Sunday, September 13, 2009

Miles of Trials, the Trial of Miles

There is a section in the book at left, that speaks of Trials. It states, basically, that to go from mediocre to great, requires not great effort, but great sustained effort, over weeks, months, years. Miles upon miles upon miles. The high level marathoners in the world, for example, typically run between 80 to 150 miles per week. And if you happen to be a Kenyan runner, you know that you have put in some 10,000 miles of running by the time you hit high school, most of it in high altitude, hilly terrain.

Is it any wonder that they sit atop the distance running world?

There is decent evidence that it takes about 10,000 hours of a certain type of dedication to acheive expert status, regardless of the field. Chess, medicine, archery, running, stand-up comedy, perhaps even prayer; it's all about the same. However, 10,000 hours of the wrong type of effort leaves you no better.

The "proper" effort is defined by endless soul-searching and upward striving, in trying to find your weaknesses and take specific action to correct them. In running it's easy: if you are slow, run fast. If you can't handle the distance, run farther. In other aspects of life, it's a bit more difficult to see just what the problem is and how to correct it.

This journey of trying to lose weight is a case in point. Not eating for a day (Fast Sunday, anyone?) does not contribute to weight loss. It's taking a little bit off, day by day, that makes the difference, and sustaining this difference forever. It's changing the approach to food. It's realizing that you don't have to give in to social pressure, or your own body's pressure, to eat junk you shouldn't eat.

This is unsustainable until you have a goal. My goal is to be able to run a marathon, but also to be able to have the energy and ability to play with my kids and enjoy my life without being limited by my lack of fitness. Weight loss plays a big role here, as I can't really imagine running a marathon, or running around the park with Logan, with an extra 35 pounds of fat jiggling around the middle.

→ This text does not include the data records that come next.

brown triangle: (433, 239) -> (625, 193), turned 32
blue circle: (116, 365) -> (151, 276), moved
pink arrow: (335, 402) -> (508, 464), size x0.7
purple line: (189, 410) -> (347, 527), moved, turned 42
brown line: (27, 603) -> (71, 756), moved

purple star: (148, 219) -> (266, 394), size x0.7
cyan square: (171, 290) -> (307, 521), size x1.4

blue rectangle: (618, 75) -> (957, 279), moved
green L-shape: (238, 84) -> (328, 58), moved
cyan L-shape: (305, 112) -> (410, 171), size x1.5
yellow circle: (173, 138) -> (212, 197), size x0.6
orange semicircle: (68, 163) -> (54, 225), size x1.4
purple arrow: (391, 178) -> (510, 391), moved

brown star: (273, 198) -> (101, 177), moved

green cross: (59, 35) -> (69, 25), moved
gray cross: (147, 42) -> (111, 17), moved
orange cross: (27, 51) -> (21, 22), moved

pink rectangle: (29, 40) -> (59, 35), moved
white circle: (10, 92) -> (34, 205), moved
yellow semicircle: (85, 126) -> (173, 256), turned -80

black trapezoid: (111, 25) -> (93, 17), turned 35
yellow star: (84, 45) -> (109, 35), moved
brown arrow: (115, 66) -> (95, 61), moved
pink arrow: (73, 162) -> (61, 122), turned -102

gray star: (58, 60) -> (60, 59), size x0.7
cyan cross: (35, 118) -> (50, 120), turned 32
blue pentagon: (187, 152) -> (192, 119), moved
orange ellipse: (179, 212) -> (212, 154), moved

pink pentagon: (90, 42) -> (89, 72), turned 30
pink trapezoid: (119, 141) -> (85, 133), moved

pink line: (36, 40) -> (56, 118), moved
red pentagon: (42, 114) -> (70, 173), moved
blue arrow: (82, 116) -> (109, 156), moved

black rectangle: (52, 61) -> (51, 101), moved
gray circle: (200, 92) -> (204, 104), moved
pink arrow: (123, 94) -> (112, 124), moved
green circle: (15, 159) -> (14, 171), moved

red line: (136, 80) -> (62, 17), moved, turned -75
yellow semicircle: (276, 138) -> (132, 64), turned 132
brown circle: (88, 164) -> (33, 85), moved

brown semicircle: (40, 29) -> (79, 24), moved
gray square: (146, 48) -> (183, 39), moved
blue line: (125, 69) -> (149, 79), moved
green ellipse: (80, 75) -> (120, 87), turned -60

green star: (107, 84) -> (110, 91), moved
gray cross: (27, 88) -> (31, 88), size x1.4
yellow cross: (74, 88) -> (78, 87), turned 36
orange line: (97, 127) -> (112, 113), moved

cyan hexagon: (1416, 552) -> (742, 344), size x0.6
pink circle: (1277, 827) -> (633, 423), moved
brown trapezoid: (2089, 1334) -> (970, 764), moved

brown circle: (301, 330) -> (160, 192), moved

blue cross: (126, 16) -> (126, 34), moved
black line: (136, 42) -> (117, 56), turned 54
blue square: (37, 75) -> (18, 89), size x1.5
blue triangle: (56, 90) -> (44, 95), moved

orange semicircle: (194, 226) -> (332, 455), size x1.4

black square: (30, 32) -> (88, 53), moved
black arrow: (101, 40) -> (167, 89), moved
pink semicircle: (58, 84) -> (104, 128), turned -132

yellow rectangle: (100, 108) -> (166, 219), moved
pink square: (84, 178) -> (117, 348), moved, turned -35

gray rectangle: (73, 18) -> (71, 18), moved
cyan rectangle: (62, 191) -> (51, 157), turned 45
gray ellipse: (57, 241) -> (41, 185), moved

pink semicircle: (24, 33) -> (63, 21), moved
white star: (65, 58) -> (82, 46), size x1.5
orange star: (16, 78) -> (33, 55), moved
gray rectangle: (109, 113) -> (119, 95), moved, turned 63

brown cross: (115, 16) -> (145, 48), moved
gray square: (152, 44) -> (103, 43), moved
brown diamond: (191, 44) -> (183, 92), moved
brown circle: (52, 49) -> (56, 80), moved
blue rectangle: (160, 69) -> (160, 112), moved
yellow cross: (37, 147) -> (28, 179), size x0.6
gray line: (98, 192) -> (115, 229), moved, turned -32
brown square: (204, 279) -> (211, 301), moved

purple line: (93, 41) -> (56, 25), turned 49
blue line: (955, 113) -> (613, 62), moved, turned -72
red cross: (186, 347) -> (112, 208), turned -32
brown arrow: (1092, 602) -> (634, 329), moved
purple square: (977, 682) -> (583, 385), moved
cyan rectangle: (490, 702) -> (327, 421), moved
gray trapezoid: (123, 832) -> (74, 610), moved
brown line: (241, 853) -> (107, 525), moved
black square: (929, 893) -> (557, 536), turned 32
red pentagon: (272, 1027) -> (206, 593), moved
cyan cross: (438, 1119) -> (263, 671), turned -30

The guys over at Gym Jones ( were responsible for the fitness of the actors in the movie "300" ( They had specific goals and a very narrow time frame, and through very hard work managed to acheive. The following is an excerpt from their website as linked above:

"Maybe you'll overcome your self-imposed (or worse, society-imposed) limitations and shine even more brightly. Wow, you're getting it: positive reinforcement for hard work and suffering. So maybe you give your goal even more significance and you begin cutting away the ideas and the expectations and the people who you believe prevent you from achieving it. Now you become a real selfish [jerk], and you begin paying attention every second of every minute of every hour of every day, and you sustain your awareness for weeks and months at a time. You no longer think yourself a unique snowflake, you're a steel-edged blade shaped like a snowflake and you're spinning at warp speed. You're the biggest fish in the pond... Now you have options."

They go on to describe the options as 1) continue evolving and improving, gaining physical and spiritual strength 2) keep that same level, maintaing physical but losing spiritual/inner strength, or 3) stagnate and lose both the fitness you fought for and the inner strength that you gained.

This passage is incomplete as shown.